Op 1 februari 2022 heeft de Rechtbank Zeeland-West-Brabant uitspraak gedaan in een zaak tussen de erven van [B] en de ontvanger van de Belastingdienst, kantoor Enschede. De zaak betreft een beroep tegen de uitspraak van de ontvanger van 30 juni 2020, waarin vervolgingskosten in rekening zijn gebracht vanwege het deels onbetaald blijven van een aanslag erfbelasting. De rechtbank heeft op 11 januari 2022 een zitting gehouden, waarbij de gemachtigde van de belanghebbende, L.C.M. Bax-Koenders, en verschillende inspecteurs van de ontvanger aanwezig waren. Tijdens de zitting zijn ook andere beroepen van erfgenamen behandeld.

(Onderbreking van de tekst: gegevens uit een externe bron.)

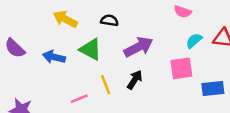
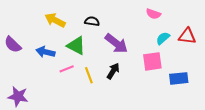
purple arrow: (138, 47) -> (116, 44), turned 65
pink line: (79, 99) -> (67, 69), moved

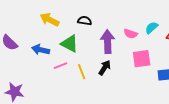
pink semicircle: (153, 14) -> (131, 34), moved
cyan semicircle: (163, 38) -> (152, 28), moved
purple arrow: (116, 44) -> (108, 42), turned -130

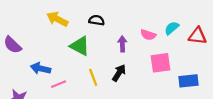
purple arrow: (108, 42) -> (122, 44), size x0.6
blue arrow: (41, 50) -> (41, 68), moved
pink line: (61, 66) -> (58, 84), moved

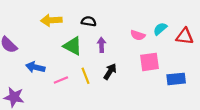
yellow arrow: (57, 19) -> (51, 20), turned -30
purple arrow: (122, 44) -> (101, 45), moved
pink line: (58, 84) -> (61, 80), moved

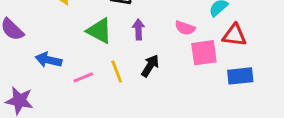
pink semicircle: (138, 35) -> (185, 28), moved
red triangle: (185, 36) -> (234, 35), moved

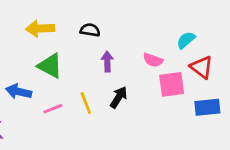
green triangle: (99, 31) -> (50, 66), moved
red triangle: (234, 35) -> (202, 67), turned 30

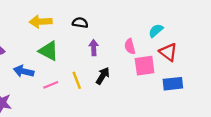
pink semicircle: (153, 60) -> (130, 46), turned 56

De rechtbank heeft vastgesteld dat de ontvanger niet alle benodigde stukken heeft overgelegd, waardoor niet kon worden vastgesteld wie als belastingplichtige was aangemerkt en of de vervolgingskosten terecht waren opgelegd. De rechtbank oordeelde dat de ontvanger in strijd met artikel 8:42 van de Algemene wet bestuursrecht heeft gehandeld door deze stukken niet te verstrekken. Hierdoor kon de rechtbank niet vaststellen of de vervolgingskosten terecht in rekening waren gebracht, wat leidde tot de conclusie dat deze kosten vernietigd moesten worden.
De rechtbank heeft de ontvanger ook veroordeeld in de proceskosten van de belanghebbende, vastgesteld op € 569,25. De totale proceskosten voor de samenhangende zaken zijn vastgesteld op € 2.277, welke kosten evenredig over de vier zaken zijn verdeeld. De uitspraak is openbaar gemaakt en partijen hebben de mogelijkheid om binnen zes weken hoger beroep in te stellen bij het gerechtshof te 's-Hertogenbosch.